The continuing decline in traditional defined benefit plans and the contribution limits that exist on defined contribution plans are working to threaten the retirement security for millions of Americans.
But this doesn't have to be the end of the story. After all, wouldn't workers who can afford to supplement their 401(k) or pension plan be attracted to a strategy that provides a pre-determined retirement income benefit, with the advantage of income tax-free receipt? That is, wouldn't they be attracted to a personal defined benefit plan, funded by life insurance?
At this point, many readers may be thinking, "D?j? vu!

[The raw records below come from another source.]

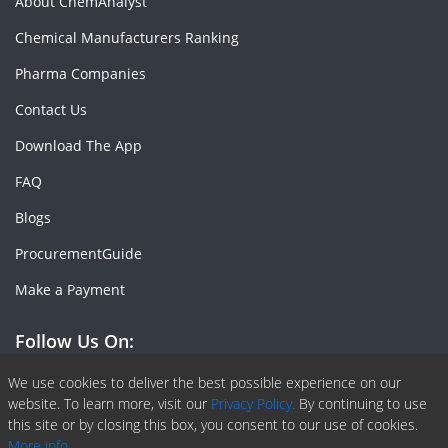
About ChemAnalyst
Chemical Manufacturers Ranking
Pharma Companies
Contact Us
Download The App
FAQ
Blogs
ProcurementGuide
Make a Payment
Follow Us On:
Facebook
Linkedin
X or Twiter
SlideShare
Pinterest
RSS Fedd
We use cookies to deliver the best possible experience on our
website. To learn more, visit our
Privacy Policy.
By continuing to use
this site or by closing this box, you consent to our use of cookies.
More info.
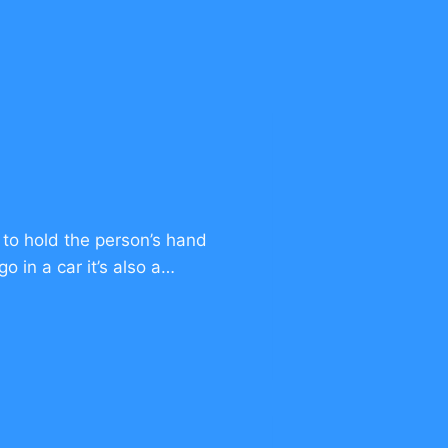
 to hold the person’s hand
o in a car it’s also a…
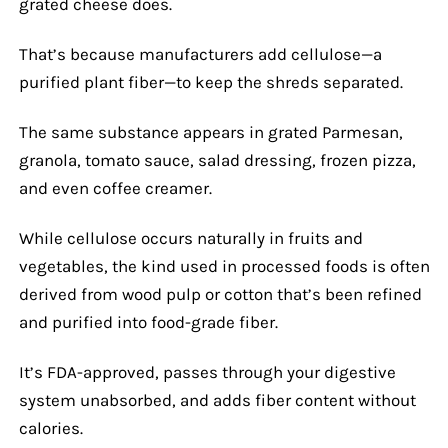
grated cheese does.
That’s because manufacturers add cellulose—a
purified plant fiber—to keep the shreds separated.
The same substance appears in grated Parmesan,
granola, tomato sauce, salad dressing, frozen pizza,
and even coffee creamer.
While cellulose occurs naturally in fruits and
vegetables, the kind used in processed foods is often
derived from wood pulp or cotton that’s been refined
and purified into food-grade fiber.
It’s FDA-approved, passes through your digestive
system unabsorbed, and adds fiber content without
calories.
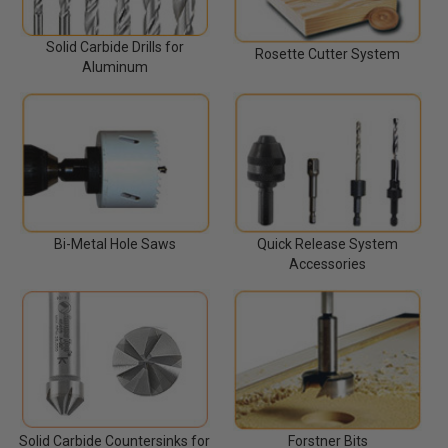
Solid Carbide Drills for
Rosette Cutter System
Aluminum
Bi-Metal Hole Saws
Quick Release System
Accessories
Solid Carbide Countersinks for
Forstner Bits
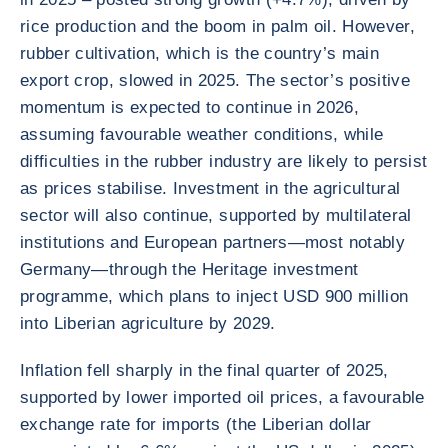
rice production and the boom in palm oil. However,
rubber cultivation, which is the country’s main
export crop, slowed in 2025. The sector’s positive
momentum is expected to continue in 2026,
assuming favourable weather conditions, while
difficulties in the rubber industry are likely to persist
as prices stabilise. Investment in the agricultural
sector will also continue, supported by multilateral
institutions and European partners—most notably
Germany—through the Heritage investment
programme, which plans to inject USD 900 million
into Liberian agriculture by 2029.
Inflation fell sharply in the final quarter of 2025,
supported by lower imported oil prices, a favourable
exchange rate for imports (the Liberian dollar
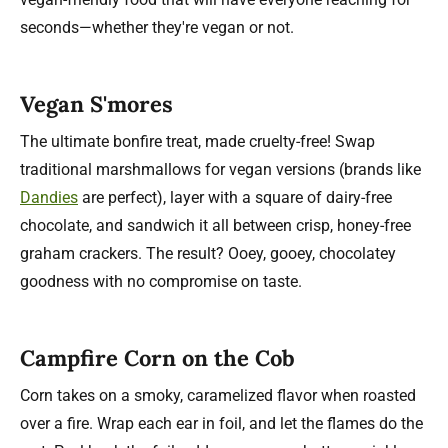
seconds—whether they're vegan or not.
Vegan S'mores
The ultimate bonfire treat, made cruelty-free! Swap
traditional marshmallows for vegan versions (brands like
Dandies
are perfect), layer with a square of dairy-free
chocolate, and sandwich it all between crisp, honey-free
graham crackers. The result? Ooey, gooey, chocolatey
goodness with no compromise on taste.
Campfire Corn on the Cob
Corn takes on a smoky, caramelized flavor when roasted
over a fire. Wrap each ear in foil, and let the flames do the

Didn't we do this before?"
No, this is not a proposal to replay initiatives of 20 years ago, some of which were ill-conceived and misleading to consumers. Rather, it's a proposal to position life insurance in the unique role of strengthening retirement security for a specific, and very large, market segment: The affluent.
There are several reasons why life insurance can be an attractive funding mechanism for these personal DB plans:
o The life policy has no cap on annual premiums ("contribution levels").
o The myriad of investment choices in variable universal life insurance creates substantial accumulation potential.
o Indexed universal life, if chosen, provides cash accumulation potential by linking cash value growth to an external index (i.e. the Standard & Poor's 500).
o Pre-retirement, self-completion benefits are inherent in the life insurance death benefit.
o The plan is not tied to an employer or plan sponsor; it is personal, flexible and custom-tailored.
o At retirement, the money can be accessed income tax-free via loans against the cash value at net rates as low as 0%.